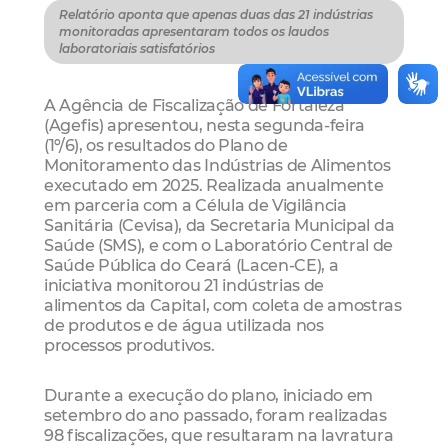
Relatório aponta que apenas duas das 21 indústrias
monitoradas apresentaram todos os laudos
laboratoriais satisfatórios
A Agência de Fiscalização de Fortaleza
(Agefis) apresentou, nesta segunda-feira
(1º/6), os resultados do Plano de
Monitoramento das Indústrias de Alimentos
executado em 2025. Realizada anualmente
em parceria com a Célula de Vigilância
Sanitária (Cevisa), da Secretaria Municipal da
Saúde (SMS), e com o Laboratório Central de
Saúde Pública do Ceará (Lacen-CE), a
iniciativa monitorou 21 indústrias de
alimentos da Capital, com coleta de amostras
de produtos e de água utilizada nos
processos produtivos.
Durante a execução do plano, iniciado em
setembro do ano passado, foram realizadas
98 fiscalizações, que resultaram na lavratura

### Directions for this task
Could you repeat the data exactly, omitting its pictures?

### Task output
Relatório aponta que apenas duas das 21 indústrias
monitoradas apresentaram todos os laudos
laboratoriais satisfatórios
A Agência de Fiscalização de Fortaleza
(Agefis) apresentou, nesta segunda-feira
(1º/6), os resultados do Plano de
Monitoramento das Indústrias de Alimentos
executado em 2025. Realizada anualmente
em parceria com a Célula de Vigilância
Sanitária (Cevisa), da Secretaria Municipal da
Saúde (SMS), e com o Laboratório Central de
Saúde Pública do Ceará (Lacen-CE), a
iniciativa monitorou 21 indústrias de
alimentos da Capital, com coleta de amostras
de produtos e de água utilizada nos
processos produtivos.
Durante a execução do plano, iniciado em
setembro do ano passado, foram realizadas
98 fiscalizações, que resultaram na lavratura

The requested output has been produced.